= Task instructions =
With all pictures excluded, restate the records that follow exactly as written.

(Saved data entries)
>>>>>

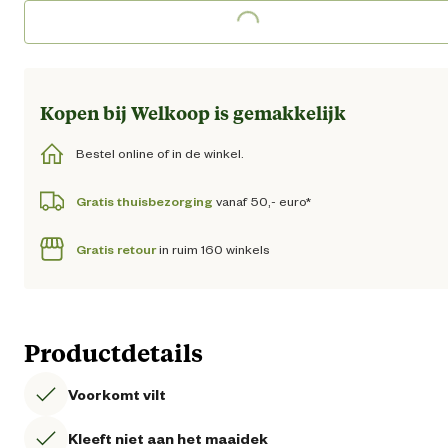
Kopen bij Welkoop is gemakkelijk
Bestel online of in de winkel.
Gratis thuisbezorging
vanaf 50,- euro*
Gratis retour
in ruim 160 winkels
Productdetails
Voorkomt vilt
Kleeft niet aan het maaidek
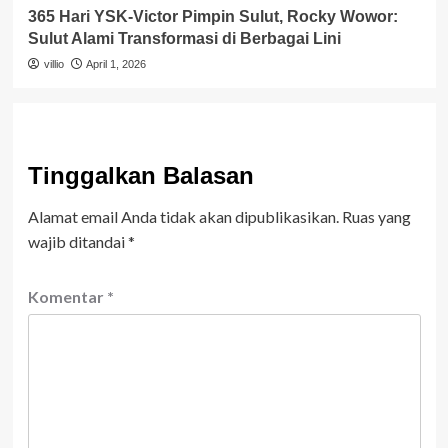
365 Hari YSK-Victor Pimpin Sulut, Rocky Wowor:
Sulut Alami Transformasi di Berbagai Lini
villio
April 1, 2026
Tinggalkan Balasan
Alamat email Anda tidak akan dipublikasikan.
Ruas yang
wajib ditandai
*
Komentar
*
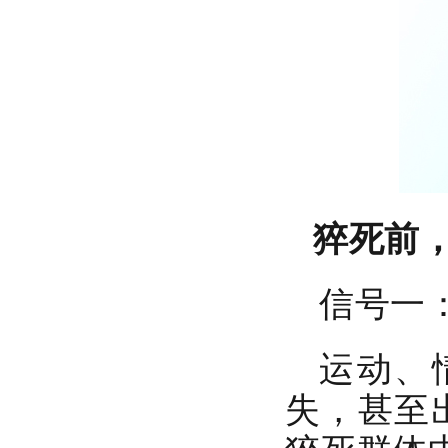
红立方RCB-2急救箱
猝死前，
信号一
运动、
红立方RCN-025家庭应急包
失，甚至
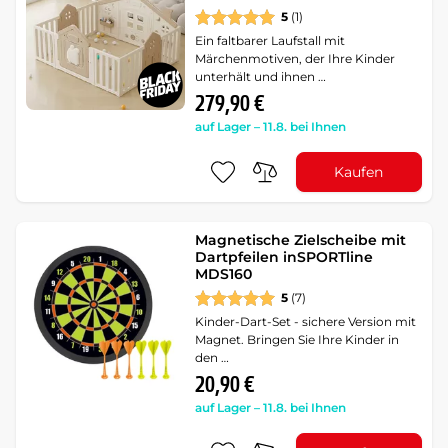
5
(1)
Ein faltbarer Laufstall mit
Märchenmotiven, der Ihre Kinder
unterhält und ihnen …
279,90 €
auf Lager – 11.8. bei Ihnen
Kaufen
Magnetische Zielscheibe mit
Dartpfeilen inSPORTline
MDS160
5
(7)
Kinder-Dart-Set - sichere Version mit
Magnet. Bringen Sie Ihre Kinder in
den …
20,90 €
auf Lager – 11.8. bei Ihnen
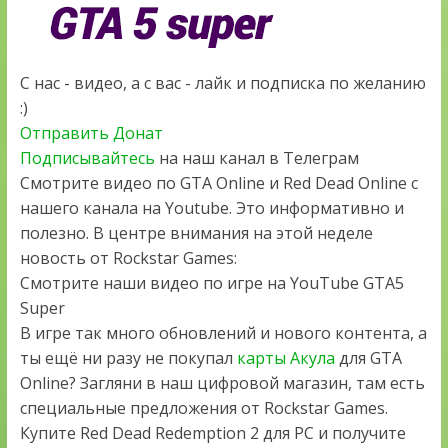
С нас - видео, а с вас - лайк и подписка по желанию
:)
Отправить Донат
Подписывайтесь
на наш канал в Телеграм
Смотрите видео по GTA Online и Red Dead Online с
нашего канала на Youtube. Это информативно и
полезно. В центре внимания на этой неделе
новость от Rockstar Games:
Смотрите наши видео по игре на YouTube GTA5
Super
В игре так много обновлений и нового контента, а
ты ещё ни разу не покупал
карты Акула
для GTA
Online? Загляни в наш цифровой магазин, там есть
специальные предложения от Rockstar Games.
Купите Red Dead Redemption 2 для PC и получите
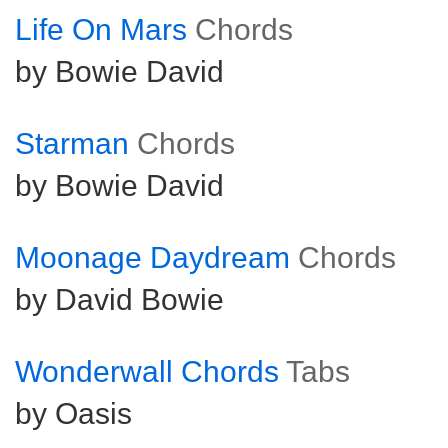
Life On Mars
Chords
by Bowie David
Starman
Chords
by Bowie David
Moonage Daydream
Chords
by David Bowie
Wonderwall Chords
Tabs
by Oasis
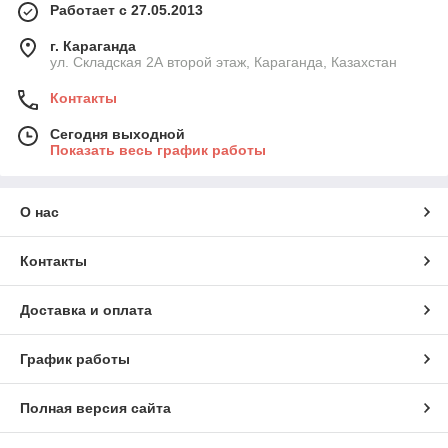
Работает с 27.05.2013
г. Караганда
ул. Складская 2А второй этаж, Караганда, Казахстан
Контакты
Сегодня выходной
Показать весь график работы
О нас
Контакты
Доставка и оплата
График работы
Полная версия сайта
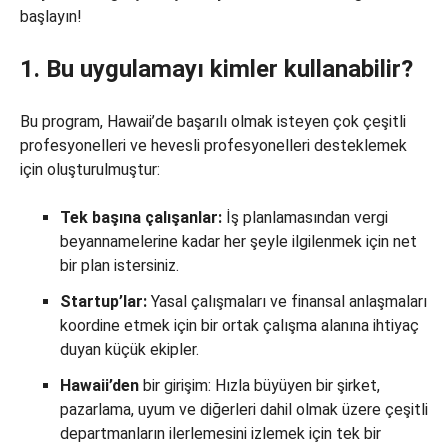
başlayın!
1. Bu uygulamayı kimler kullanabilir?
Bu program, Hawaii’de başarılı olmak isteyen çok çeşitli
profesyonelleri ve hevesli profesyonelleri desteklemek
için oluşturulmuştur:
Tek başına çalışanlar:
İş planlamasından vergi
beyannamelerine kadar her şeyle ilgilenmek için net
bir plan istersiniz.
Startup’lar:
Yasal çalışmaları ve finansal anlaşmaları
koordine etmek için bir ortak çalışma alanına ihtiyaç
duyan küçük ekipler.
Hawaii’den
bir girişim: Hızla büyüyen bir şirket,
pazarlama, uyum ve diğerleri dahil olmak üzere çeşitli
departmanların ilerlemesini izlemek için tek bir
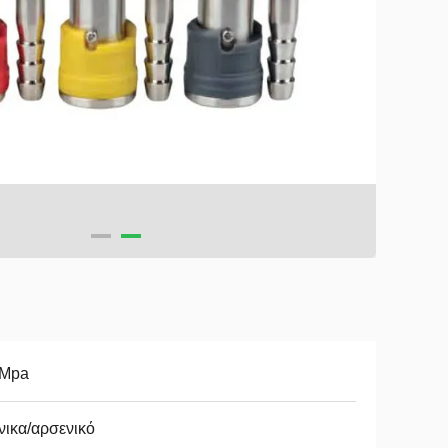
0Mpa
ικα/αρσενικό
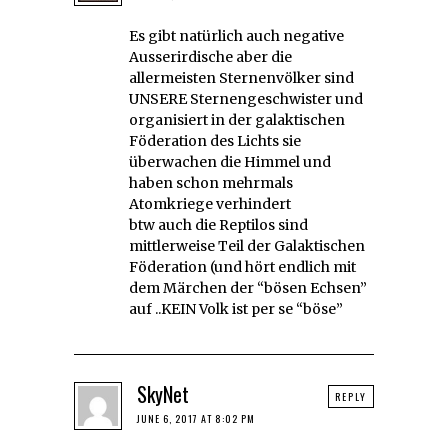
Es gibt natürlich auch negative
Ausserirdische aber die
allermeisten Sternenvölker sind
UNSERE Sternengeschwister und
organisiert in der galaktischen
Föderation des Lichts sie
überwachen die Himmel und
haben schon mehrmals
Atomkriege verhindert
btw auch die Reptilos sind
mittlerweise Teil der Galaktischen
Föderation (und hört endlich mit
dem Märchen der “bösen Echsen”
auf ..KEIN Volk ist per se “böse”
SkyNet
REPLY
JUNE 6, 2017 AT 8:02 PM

<<<<<

= Solution to the exercise =
Kopen bij Welkoop is gemakkelijk
Bestel online of in de winkel.
Gratis thuisbezorging
vanaf 50,- euro*
Gratis retour
in ruim 160 winkels
Productdetails
Voorkomt vilt
Kleeft niet aan het maaidek
365 Hari YSK-Victor Pimpin Sulut, Rocky Wowor:
Sulut Alami Transformasi di Berbagai Lini
villio
April 1, 2026
Tinggalkan Balasan
Alamat email Anda tidak akan dipublikasikan.
Ruas yang
wajib ditandai
*
Komentar
*
红立方RCB-2急救箱
猝死前，
信号一
运动、
红立方RCN-025家庭应急包
失，甚至
5
(1)
Ein faltbarer Laufstall mit
Märchenmotiven, der Ihre Kinder
unterhält und ihnen …
279,90 €
auf Lager – 11.8. bei Ihnen
Kaufen
Magnetische Zielscheibe mit
Dartpfeilen inSPORTline
MDS160
5
(7)
Kinder-Dart-Set - sichere Version mit
Magnet. Bringen Sie Ihre Kinder in
den …
20,90 €
auf Lager – 11.8. bei Ihnen
С нас - видео, а с вас - лайк и подписка по желанию
:)
Отправить Донат
Подписывайтесь
на наш канал в Телеграм
Смотрите видео по GTA Online и Red Dead Online с
нашего канала на Youtube. Это информативно и
полезно. В центре внимания на этой неделе
новость от Rockstar Games:
Смотрите наши видео по игре на YouTube GTA5
Super
В игре так много обновлений и нового контента, а
ты ещё ни разу не покупал
карты Акула
для GTA
Online? Загляни в наш цифровой магазин, там есть
специальные предложения от Rockstar Games.
Купите Red Dead Redemption 2 для PC и получите
Life On Mars
Chords
by Bowie David
Starman
Chords
by Bowie David
Moonage Daydream
Chords
by David Bowie
Wonderwall Chords
Tabs
by Oasis
Работает с 27.05.2013
г. Караганда
ул. Складская 2А второй этаж, Караганда, Казахстан
Контакты
Сегодня выходной
Показать весь график работы
О нас
Контакты
Доставка и оплата
График работы
Полная версия сайта
başlayın!
1. Bu uygulamayı kimler kullanabilir?
Bu program, Hawaii’de başarılı olmak isteyen çok çeşitli
profesyonelleri ve hevesli profesyonelleri desteklemek
için oluşturulmuştur:
Tek başına çalışanlar:
İş planlamasından vergi
beyannamelerine kadar her şeyle ilgilenmek için net
bir plan istersiniz.
Startup’lar:
Yasal çalışmaları ve finansal anlaşmaları
koordine etmek için bir ortak çalışma alanına ihtiyaç
duyan küçük ekipler.
Hawaii’den
bir girişim: Hızla büyüyen bir şirket,
pazarlama, uyum ve diğerleri dahil olmak üzere çeşitli
departmanların ilerlemesini izlemek için tek bir
0Mpa
ικα/αρσενικό
Es gibt natürlich auch negative
Ausserirdische aber die
allermeisten Sternenvölker sind
UNSERE Sternengeschwister und
organisiert in der galaktischen
Föderation des Lichts sie
überwachen die Himmel und
haben schon mehrmals
Atomkriege verhindert
btw auch die Reptilos sind
mittlerweise Teil der Galaktischen
Föderation (und hört endlich mit
dem Märchen der “bösen Echsen”
auf ..KEIN Volk ist per se “böse”
SkyNet
REPLY
JUNE 6, 2017 AT 8:02 PM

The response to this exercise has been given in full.